Brain Natriuretic Peptide: Structure, Action and Role in the Diagnosis and Prognosis of Heart Failure
Keywords:Cardiac biomarkers, Brain-type natriuretic peptide, NT-pro-BNP, NPR-A, Diuresis, Natriuresis, Vasodilation, Hypertension, Target organ damage, Heart failure, Renin-angiotensin-aldosterone axis
Brain natriuretic peptide (BNP) is a peptide hormone secreted by cardiomyocytes in response to atrial or ventricular wall stretch. It promotes a number of systemic effects, including vasodilatation, increase in urinary output and sodium excretion as well as inhibition of the sympathetic nervous system and the renin–angiotensin–aldosterone system. Plasma BNP levels have been reported to be elevated in patients with left ventricular hypertrophy, congestive heart failure, acute coronary syndromes, atrial fibrillation and impaired renal function.
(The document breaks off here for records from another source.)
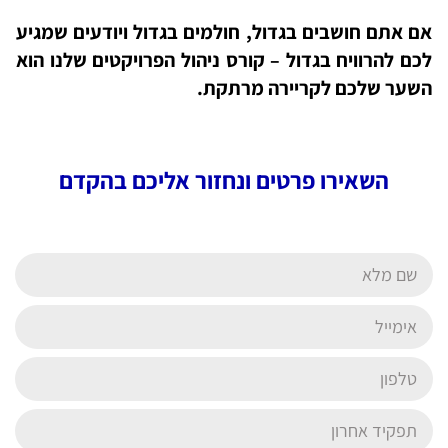
אם אתם חושבים בגדול, חולמים בגדול ויודעים שמגיע
לכם להרוויח בגדול – קורס ניהול הפרויקטים שלנו הוא
השער שלכם לקריירה מרתקת.
השאירו פרטים ונחזור אליכם בהקדם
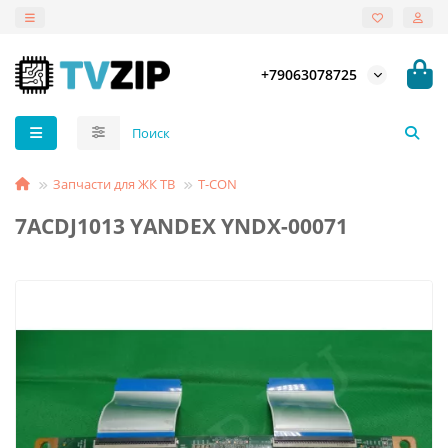
+79063078725
Запчасти для ЖК ТВ
T-СON
7ACDJ1013 YANDEX YNDX-00071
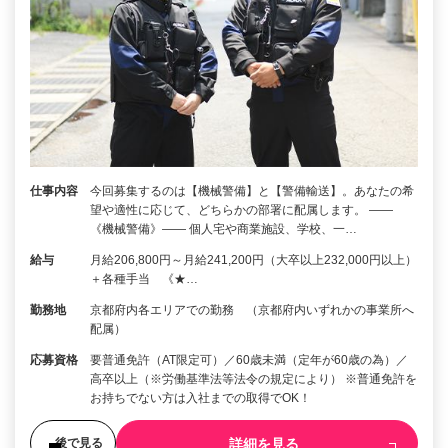
仕事内容
今回募集するのは【機械警備】と【警備輸送】。あなたの希
望や適性に応じて、どちらかの部署に配属します。 ――
《機械警備》―― 個人宅や商業施設、学校、一…
給与
月給206,800円～月給241,200円（大卒以上232,000円以上）
＋各種手当 《★…
勤務地
京都府内各エリアでの勤務 （京都府内いずれかの事業所へ
配属）
応募資格
要普通免許（AT限定可）／60歳未満（定年が60歳の為）／
高卒以上（※労働基準法等法令の規定により） ※普通免許を
お持ちでない方は入社までの取得でOK！
詳細を見る
後で見る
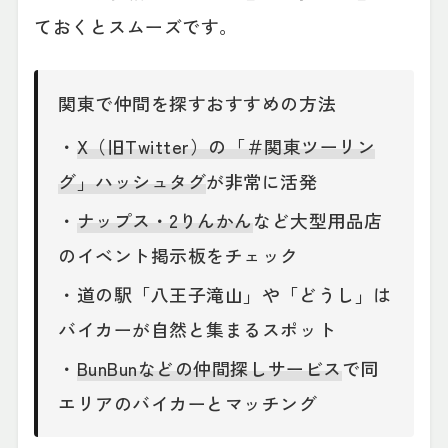
ておくとスムーズです。
関東で仲間を探すおすすめの方法
・
X（旧Twitter）の「＃関東ツーリン
グ」ハッシュタグ
が非常に活発
・
ナップス・2りんかん
など大型用品店
のイベント掲示板をチェック
・道の駅「八王子滝山」や「どうし」は
バイカーが自然と集まるスポット
・
BunBunなどの仲間探しサービス
で同
エリアのバイカーとマッチング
Moreover, elevated BNP levels have been shown to be a strong predictor of morbidity and mortality in patients with heart failure. Interestingly, it has also been found that the N-terminal peptide of BNP is slightly superior to BNP for predicting death or re-hospitalization for heart failure. Presumably, it is the longer half-life of NT-pro-BNP that may promote it as a more accurate index of ventricular stress and therefore a better predictor of prognosis.